Regular Vulnerability Scans
The number-one vulnerability scanner monitors Earnpark infrastructure daily to discover weaknesses of any given sub-system. We regularly update the list of our scanner's tests.
Bug Bounty Program
We have a partnering program for white hat hackers and welcome ethical specialists to collaborate with us to analyze vulnerabilities and enhance the security of the entire infrastructure. We immediately react to any findings and if any bugs or vulnerabilities are discovered, we issue an update ASAP. Up until today, we have not faced any issues that could have shaken our reputation.
Two-factor authentication
Authorization on the site is implemented through Google, allowing you to register and login in with one click. The Google protection system allows you to properly protect your account in several ways.
Moreover, we use 2FA to confirm each login attempt, funds withdrawal, and other crucial account actions.
Withdrawal address whitelisting
Whitelisting is a security feature that allows crypto withdrawals to go only to external addresses already designated in your Address Book. Requiring two-factor authentication to enable/disable the feature, Whitelisting allows users to safely withdraw funds to verified addresses.
Users can:
Enable or disable this feature
Continue to add new addresses to the Address Book (requires a 24-hour hold period)

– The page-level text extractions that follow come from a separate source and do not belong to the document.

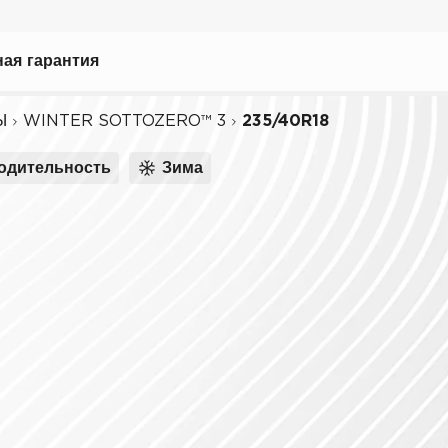
выбрать
ая гарантия
Ы
WINTER SOTTOZERO™ 3
235/40R18
одительность
Зима
ному вождению
иля
биля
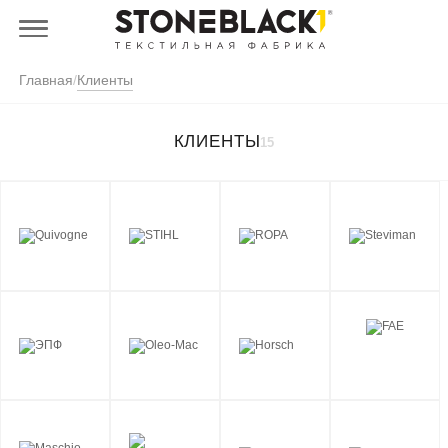
Главная
/
Клиенты
КЛИЕНТЫ
15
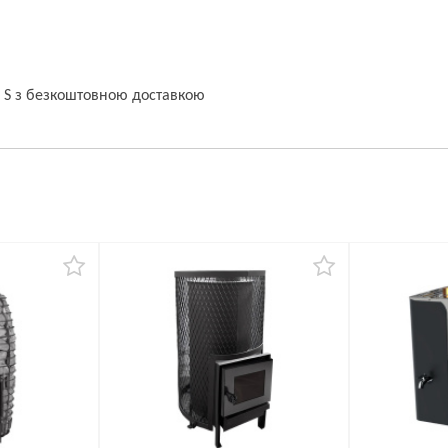
6 S з безкоштовною доставкою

Withdraw crypto only to addresses saved in the Address Book (with whitelisting enabled)
Security Alerts
We always email our users, reporting the ongoing login process and specify details, such as browser type and geolocation.
Our email system can quickly detect attempted intrusions. Each session is linked to the browser and IP address, protecting an account from cookie theft and session hijacking.
However, your personal security, to no small degree, depends on your own actions. Therefore, we strongly recommend using all the security tools we provide in the profile.
Auto logout
The system features an automatic logout every 1 day if the user hasn’t logged in.